[Start of section]

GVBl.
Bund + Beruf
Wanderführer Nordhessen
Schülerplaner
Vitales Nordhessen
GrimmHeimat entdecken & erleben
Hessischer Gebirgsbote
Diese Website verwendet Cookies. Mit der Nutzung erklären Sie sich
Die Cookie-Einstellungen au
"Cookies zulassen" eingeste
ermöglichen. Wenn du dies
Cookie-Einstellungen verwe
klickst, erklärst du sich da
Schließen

[End of section]
[Start of section]

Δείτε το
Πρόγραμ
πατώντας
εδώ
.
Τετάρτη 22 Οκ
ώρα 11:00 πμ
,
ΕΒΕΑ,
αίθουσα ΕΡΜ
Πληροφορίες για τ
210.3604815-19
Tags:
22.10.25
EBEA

[End of section]

The task:
Lines from the records above that hold "Cookies" are the ones to list.

Expected answer:
Diese Website verwendet Cookies. Mit der Nutzung erklären Sie sich
"Cookies zulassen" eingeste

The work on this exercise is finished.